Je suis un obsédé, c'est tout à mon honneur
Je trouve que le sexe est le plus grand bonheur
L'amour, le romantisme et leurs combinaisons
Je les laisse à ceux qui n'ont rien dans l'caleçon.

Par dessus, par dessous, je connais tout à fond
Je sais citer par coeur toutes les positions,
En français, en sanscrit, à l'envers, à l'endroit,
Mon livre de chevet, c'est le kamasoutra.

Dans tous les magasins plus ou moins branchés cul,
Je promène l'oeil torve, la démarche tendue,
Le cuir et le latex sont toujours mes chéris
Quand il faut me vêtir pour une sauterie.

J'ai une collection de tous les accessoires
Les doux, les durs, les noirs, les fouets et les ciboires
Les bites en caoutchouc, les vibros, ou encore
De beaux godes cloutés pour les soirées hardcore.

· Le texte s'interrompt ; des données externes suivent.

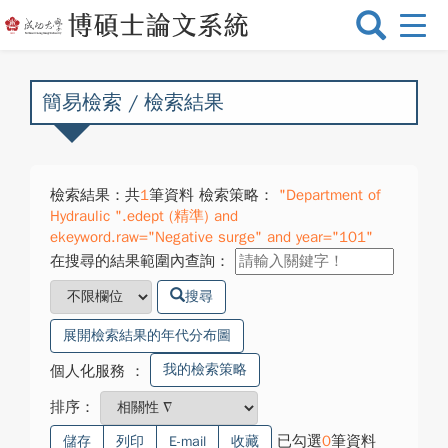
選
單
切
換
簡易檢索 / 檢索結果
檢索結果：共
1
筆資料 檢索策略：
"Department of
Hydraulic ".edept (精準) and
ekeyword.raw="Negative surge" and year="101"
在搜尋的結果範圍內查詢：
搜尋
展開檢索結果的年代分布圖
我的檢索策略
個人化服務
：
排序：
已勾選
0
筆資料
儲存
列印
E-mail
收藏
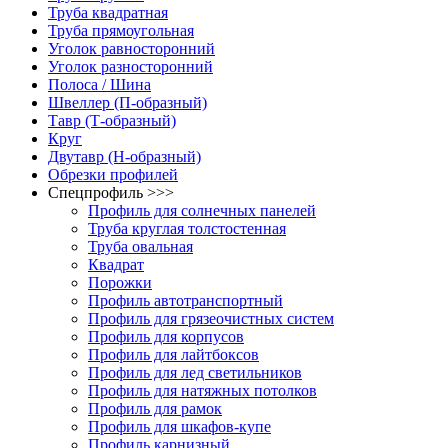
Труба квадратная
Труба прямоугольная
Уголок равносторонний
Уголок разносторонний
Полоса / Шина
Швеллер (П-образный)
Тавр (Т-образный)
Круг
Двутавр (H-образный)
Обрезки профилей
Спецпрофиль >>>
Профиль для солнечных панелей
Труба круглая толстостенная
Труба овальная
Квадрат
Порожки
Профиль автотранспортный
Профиль для грязеочистных систем
Профиль для корпусов
Профиль для лайтбоксов
Профиль для лед светильников
Профиль для натяжных потолков
Профиль для рамок
Профиль для шкафов-купе
Профиль карнизный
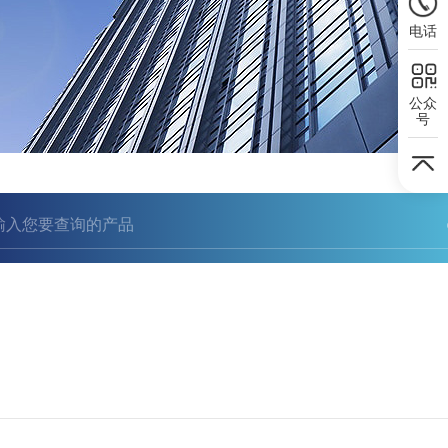
电话
公众
号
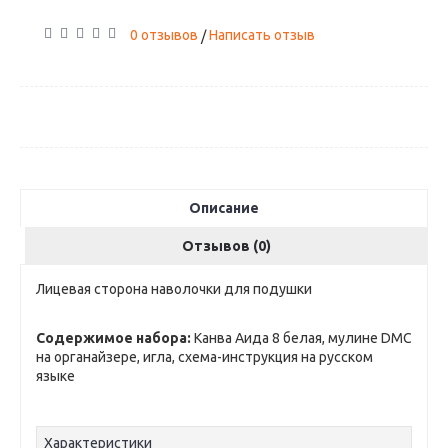
0 отзывов
Написать отзыв
/
Описание
Отзывов (0)
Лицевая сторона наволочки для подушки
Содержимое набора:
Канва Аида 8 белая, мулине DMC
на органайзере, игла, схема-инструкция на русском
языке
Характеристики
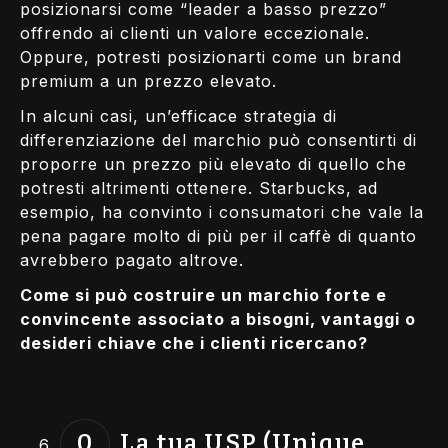
posizionarsi come “leader a basso prezzo”
offrendo ai clienti un valore eccezionale.
Oppure, potresti posizionarti come un brand
premium a un prezzo elevato.
In alcuni casi, un’efficace strategia di
differenziazione del marchio può consentirti di
proporre un prezzo più elevato di quello che
potresti altrimenti ottenere. Starbucks, ad
esempio, ha convinto i consumatori che vale la
pena pagare molto di più per il caffè di quanto
avrebbero pagato altrove.
Come si può costruire un marchio forte e
convincente associato a bisogni, vantaggi o
desideri chiave che i clienti ricercano?
La tua USP (Unique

Je connais de la nuit tous les oiseaux de proie
A Boulogne les filles ne parlent que de moi
Les brésiliens musclés au français hésitant
M'ont déjà accordé une carte d'abonnement.

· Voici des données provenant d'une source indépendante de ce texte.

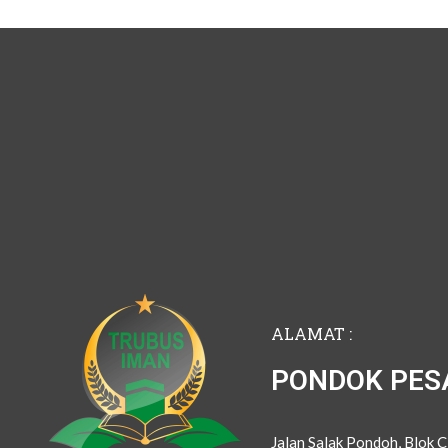
ALAMAT :
PONDOK PES
Jalan Salak Pondoh, Blok 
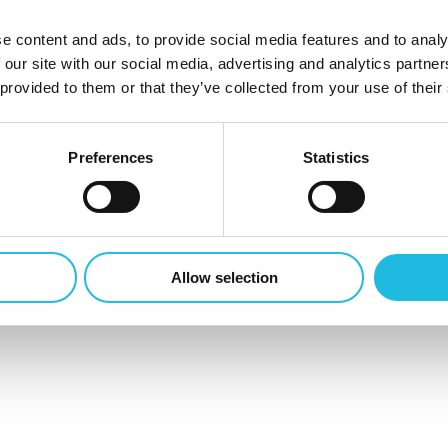
en
e content and ads, to provide social media features and to analy
 our site with our social media, advertising and analytics partn
0
 provided to them or that they’ve collected from your use of their
Preferences
Statistics
gedreven werken in 
Allow selection
 voor Talent ON nieu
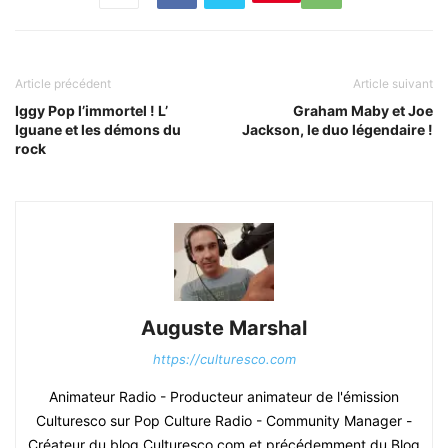
Article précédent
Article suivant
Iggy Pop l’immortel ! L’
Graham Maby et Joe
Iguane et les démons du
Jackson, le duo légendaire !
rock
Auguste Marshal
https://culturesco.com
Animateur Radio - Producteur animateur de l'émission
Culturesco sur Pop Culture Radio - Community Manager -
Créateur du blog Culturesco.com et précédemment du Blog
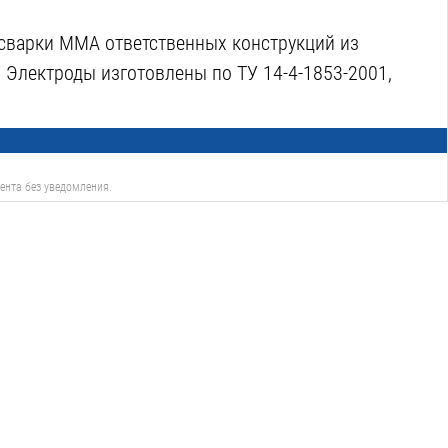
 сварки MMA ответственных конструкций из
. Электроды изготовлены по ТУ 14-4-1853-2001,
ента без уведомления.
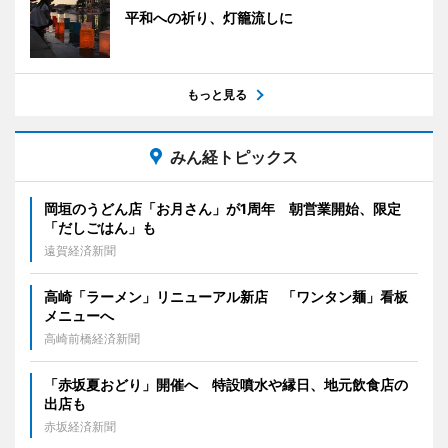
平和への祈り、灯籠流しに
もっと見る
みん経トピックス
岡垣のうどん店「お月さん」が1周年 朝営業開始、限定
「だしごはん」も
遠賀経済新聞
高崎「ラーメン」リニューアル新店 「ワンタン麺」看板
メニューへ
高崎前橋経済新聞
「赤坂夏おどり」開催へ 特設噴水や縁日、地元飲食店の
出店も
赤坂経済新聞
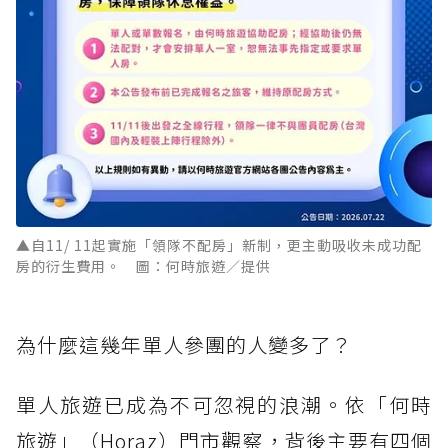
▲自11/ 11起實施「領隊不配房」新制，更主動吸收未成功配
房的衍生費用。 圖：何時旅遊／提供
為什麼這幾年單人參團的人變多了？
單人旅遊已成為不可忽視的浪潮。依「何時
旅遊」（Horaz）門市觀察，背後主要有四個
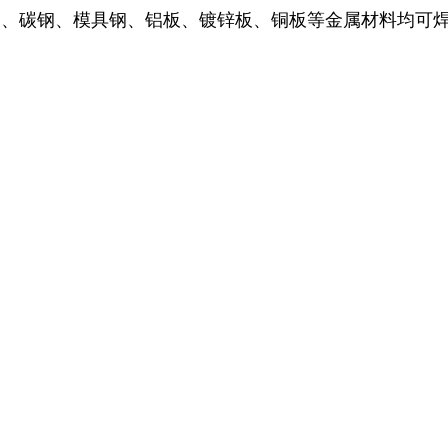
钢、碳钢、模具钢、铝板、镀锌板、铜板等金属材料均可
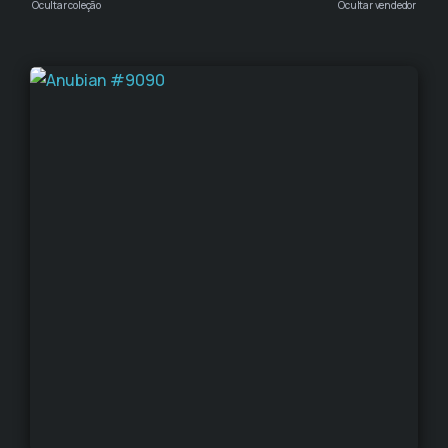
Ocultar coleção
Ocultar vendedor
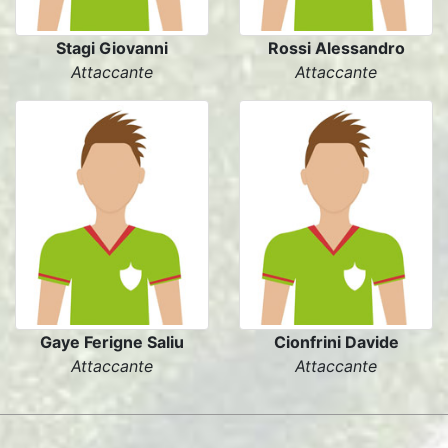
Stagi Giovanni
Rossi Alessandro
Attaccante
Attaccante
Gaye Ferigne Saliu
Cionfrini Davide
Attaccante
Attaccante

Je hante les backrooms et les clubs de rencontres,
Les salons, les peep-shows et tout ce qu'on y montre,
Tous les professionnels du corps et de la chair
Ont toujours dans un coin ce qui m'est nécessaire.

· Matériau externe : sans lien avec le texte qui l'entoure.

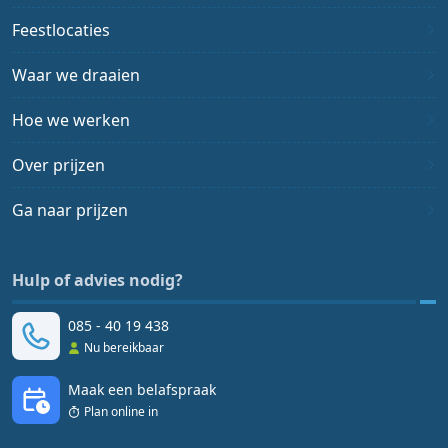
Feestlocaties
Waar we draaien
Hoe we werken
Over prijzen
Ga naar prijzen
Hulp of advies nodig?
085 - 40 19 438
Nu bereikbaar
Maak een belafspraak
Plan online in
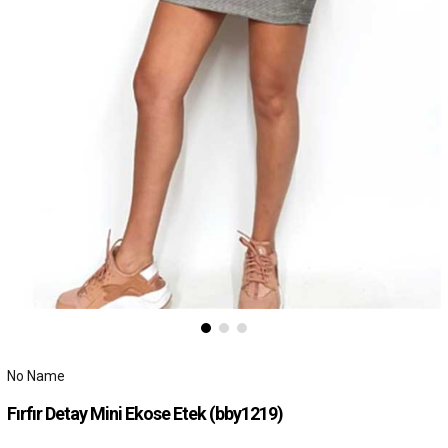
No Name
Fırfır Detay Mini Ekose Etek
(bby1219)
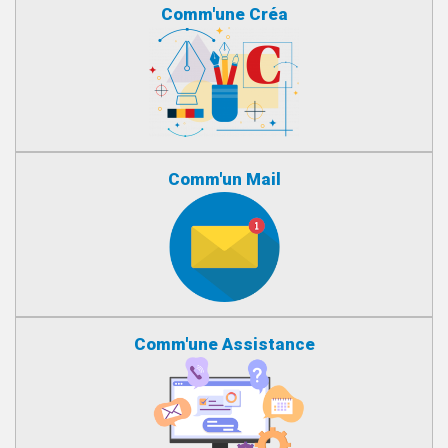
Comm'une Créa
Comm'un Mail
Comm'une Assistance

Mes désirs, mes fantasmes me précèdent partout
Même les flics pervers veulent me mettre au trou.
Je passe tout mon fric en orgies crapuleuses
Prêt à tout pour saillir une jolie vicieuse.

Toute femme est ma cible, qu'elle soit belle ou laide,
Pour elle je suis prêt comme un scout toujours raide.
Des putes aux bourgeoises en passant par ma soeur
Je faufile partout mon gros sifflet baveur.

Qu'importe les flacons, pourvu qu'on ait l'ivresse,
Je me régale à fond de toute paire de fesses.
Les hommes, les mignons sont autant de fortunes
Pour qui cherche l'ardeur d'un bon coup dans la lune.

Les enfants m'indiffèrent faute d'être poilus,
Mais la contradiction et le charme ambigu
D'une fille un peu jeune et cependant experte
M'attire ; Lolita, je te veux toute offerte.

Parmi les animaux, certains sont très troublants
J'adore la langue agile, la force du varan.
A l'inverse pourtant, il n'y a rien de tel
Pour me faire débander que de voir un teckel.

Ma culture est réduite à la sexualité
Je me laisse mener par ma bestialité
Sur la terre des hommes, je suis probablement
Celui que les savants nomment chaînon manquant.